EXERCISE AIM =>
Exactly as they stand, give the records below again, with no images.
**** DATA TO EXAMINE
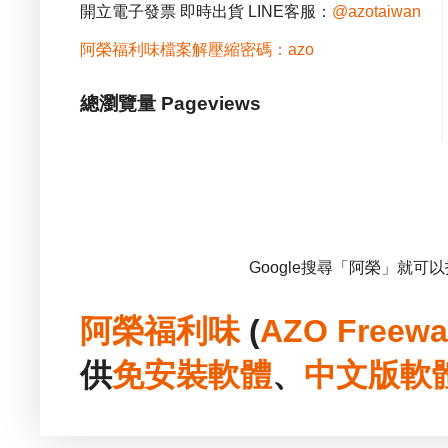
開立電子發票 即時出貨 LINE客服：
@azotaiwan
阿榮福利味檔案解壓縮密碼：azo
總瀏覽量 Pageviews
Google搜尋「阿榮」就可
阿榮福利味
(
AZO Freewa
供
免安裝
軟體
、
中文版
軟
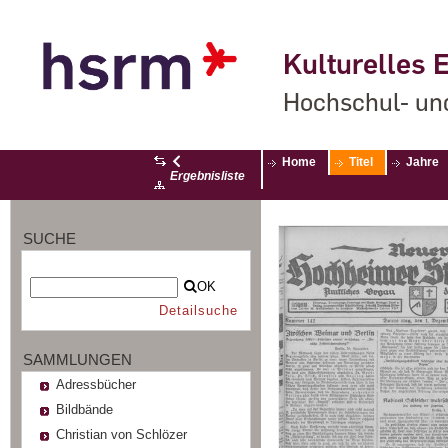
Kulturelles E
Hochschul- un
Home
Titel
Jahre
Ergebnisliste
SUCHE
OK
Detailsuche
SAMMLUNGEN
Adressbücher
Bildbände
Christian von Schlözer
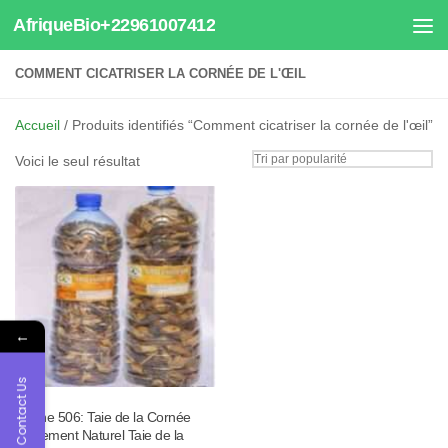
AfriqueBio+22961007412
Au dessous du contenu
COMMENT CICATRISER LA CORNÉE DE L'ŒIL
Accueil
/ Produits identifiés “Comment cicatriser la cornée de l'œil”
Voici le seul résultat
←
Contact Us
Tisane 506: Taie de la Cornée
Traitement Naturel Taie de la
********
ANSWER AREA =>
開立電子發票 即時出貨 LINE客服：
@azotaiwan
阿榮福利味檔案解壓縮密碼：azo
總瀏覽量 Pageviews
Google搜尋「阿榮」就可
阿榮福利味
(
AZO Freewa
供
免安裝
軟體
、
中文版
軟
Kulturelles E
Hochschul- un
Home
Titel
Jahre
Ergebnisliste
SUCHE
OK
Detailsuche
SAMMLUNGEN
Adressbücher
Bildbände
Christian von Schlözer
AfriqueBio+22961007412
Au dessous du contenu
COMMENT CICATRISER LA CORNÉE DE L'ŒIL
Accueil
/ Produits identifiés “Comment cicatriser la cornée de l'œil”
Voici le seul résultat
←
Contact Us
Tisane 506: Taie de la Cornée
Traitement Naturel Taie de la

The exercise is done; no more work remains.